- _Required work_
Search the entries below for the word "voce" and copy each line that has it.

Stored data
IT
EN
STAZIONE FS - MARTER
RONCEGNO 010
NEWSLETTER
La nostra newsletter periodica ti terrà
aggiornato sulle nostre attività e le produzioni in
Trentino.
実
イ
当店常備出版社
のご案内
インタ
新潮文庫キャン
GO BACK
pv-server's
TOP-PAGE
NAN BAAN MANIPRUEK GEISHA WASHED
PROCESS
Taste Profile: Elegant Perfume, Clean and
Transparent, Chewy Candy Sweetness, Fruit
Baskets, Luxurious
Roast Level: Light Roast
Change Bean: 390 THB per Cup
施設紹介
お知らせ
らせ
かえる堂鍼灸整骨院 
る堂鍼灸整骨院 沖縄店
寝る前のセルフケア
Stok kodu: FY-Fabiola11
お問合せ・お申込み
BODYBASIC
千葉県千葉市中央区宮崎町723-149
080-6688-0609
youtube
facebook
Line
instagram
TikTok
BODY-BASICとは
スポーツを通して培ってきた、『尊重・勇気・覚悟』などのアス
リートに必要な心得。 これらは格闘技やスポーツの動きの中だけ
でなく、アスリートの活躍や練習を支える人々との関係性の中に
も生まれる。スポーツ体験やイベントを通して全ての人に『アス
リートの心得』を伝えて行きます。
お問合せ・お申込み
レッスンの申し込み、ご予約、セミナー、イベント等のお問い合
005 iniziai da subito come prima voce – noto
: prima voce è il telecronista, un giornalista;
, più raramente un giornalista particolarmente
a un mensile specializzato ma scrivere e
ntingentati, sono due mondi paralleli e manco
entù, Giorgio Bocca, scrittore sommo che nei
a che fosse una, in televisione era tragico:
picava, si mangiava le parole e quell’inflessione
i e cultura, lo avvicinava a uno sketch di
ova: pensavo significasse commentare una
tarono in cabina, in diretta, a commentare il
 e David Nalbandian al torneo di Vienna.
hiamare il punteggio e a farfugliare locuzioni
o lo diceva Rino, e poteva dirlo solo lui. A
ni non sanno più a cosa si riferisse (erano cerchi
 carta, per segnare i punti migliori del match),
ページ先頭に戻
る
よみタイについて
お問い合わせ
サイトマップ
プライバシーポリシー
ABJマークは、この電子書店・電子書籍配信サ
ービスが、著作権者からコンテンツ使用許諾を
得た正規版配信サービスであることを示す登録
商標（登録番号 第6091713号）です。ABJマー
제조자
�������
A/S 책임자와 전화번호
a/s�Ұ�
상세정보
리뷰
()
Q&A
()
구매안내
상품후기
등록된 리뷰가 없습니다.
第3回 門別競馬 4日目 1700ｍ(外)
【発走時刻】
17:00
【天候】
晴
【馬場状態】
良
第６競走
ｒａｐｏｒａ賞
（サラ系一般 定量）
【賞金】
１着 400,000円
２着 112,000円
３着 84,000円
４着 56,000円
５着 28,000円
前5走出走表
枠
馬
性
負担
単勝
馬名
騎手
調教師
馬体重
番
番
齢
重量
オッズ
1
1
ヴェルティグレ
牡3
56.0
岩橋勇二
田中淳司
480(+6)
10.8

---

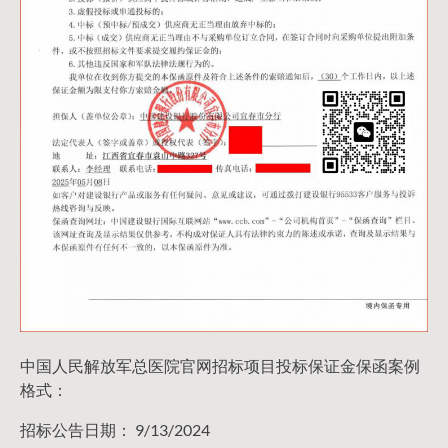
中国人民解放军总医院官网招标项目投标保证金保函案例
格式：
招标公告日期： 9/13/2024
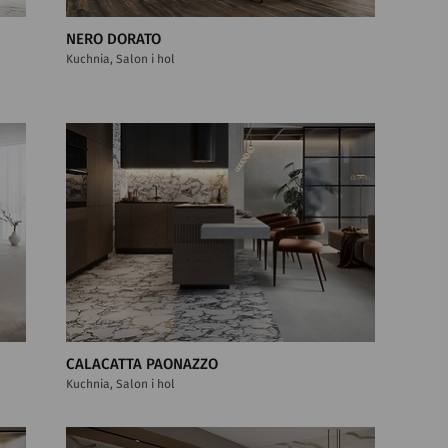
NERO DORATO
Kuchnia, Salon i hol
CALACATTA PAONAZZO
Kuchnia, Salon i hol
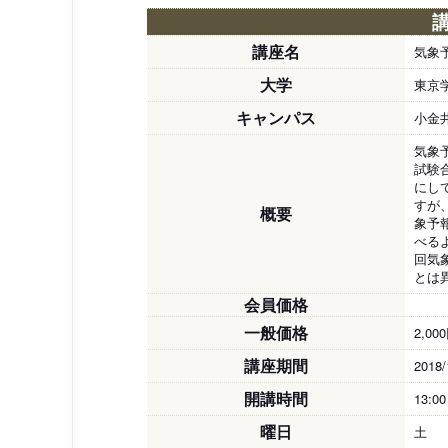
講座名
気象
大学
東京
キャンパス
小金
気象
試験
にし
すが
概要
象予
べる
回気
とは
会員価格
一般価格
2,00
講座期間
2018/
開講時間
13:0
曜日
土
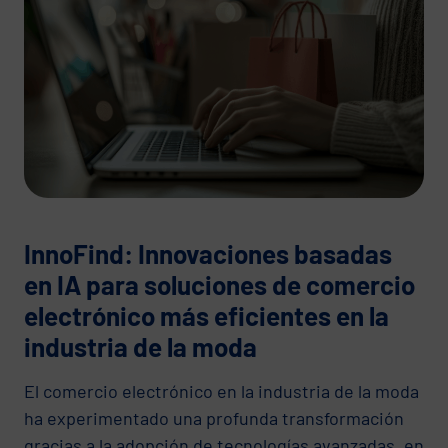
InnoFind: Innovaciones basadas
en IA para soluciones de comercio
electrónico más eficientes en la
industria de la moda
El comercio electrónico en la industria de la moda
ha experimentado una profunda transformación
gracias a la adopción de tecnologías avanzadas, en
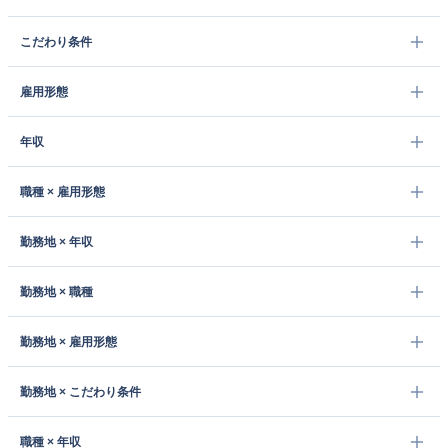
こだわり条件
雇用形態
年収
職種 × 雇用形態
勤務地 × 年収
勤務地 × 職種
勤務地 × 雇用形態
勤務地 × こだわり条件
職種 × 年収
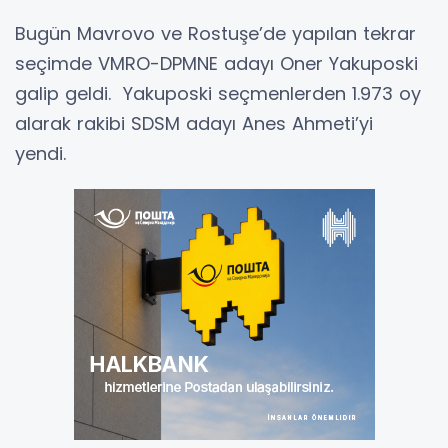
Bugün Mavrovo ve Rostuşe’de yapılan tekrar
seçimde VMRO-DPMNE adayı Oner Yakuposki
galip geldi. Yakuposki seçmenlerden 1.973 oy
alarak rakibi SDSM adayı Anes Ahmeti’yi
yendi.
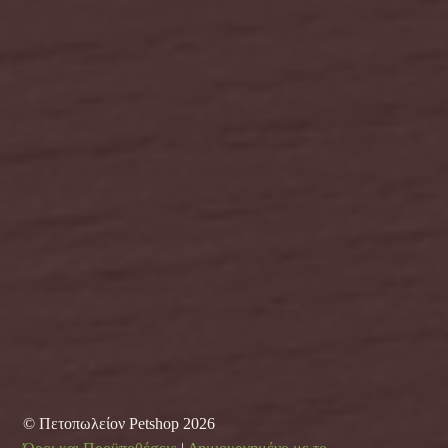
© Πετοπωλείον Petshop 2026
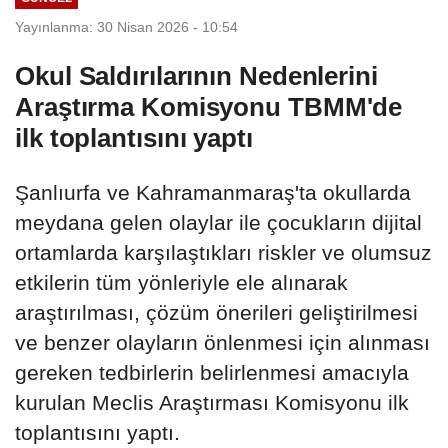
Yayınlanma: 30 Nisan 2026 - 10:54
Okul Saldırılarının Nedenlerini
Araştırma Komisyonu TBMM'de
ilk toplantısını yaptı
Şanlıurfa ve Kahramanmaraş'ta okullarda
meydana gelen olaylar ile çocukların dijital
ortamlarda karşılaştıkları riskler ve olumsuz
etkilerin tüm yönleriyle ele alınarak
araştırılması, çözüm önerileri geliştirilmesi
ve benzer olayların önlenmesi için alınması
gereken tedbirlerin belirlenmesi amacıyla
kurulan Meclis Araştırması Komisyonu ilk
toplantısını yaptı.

- _Solution for this problem_
005 iniziai da subito come prima voce – noto
: prima voce è il telecronista, un giornalista;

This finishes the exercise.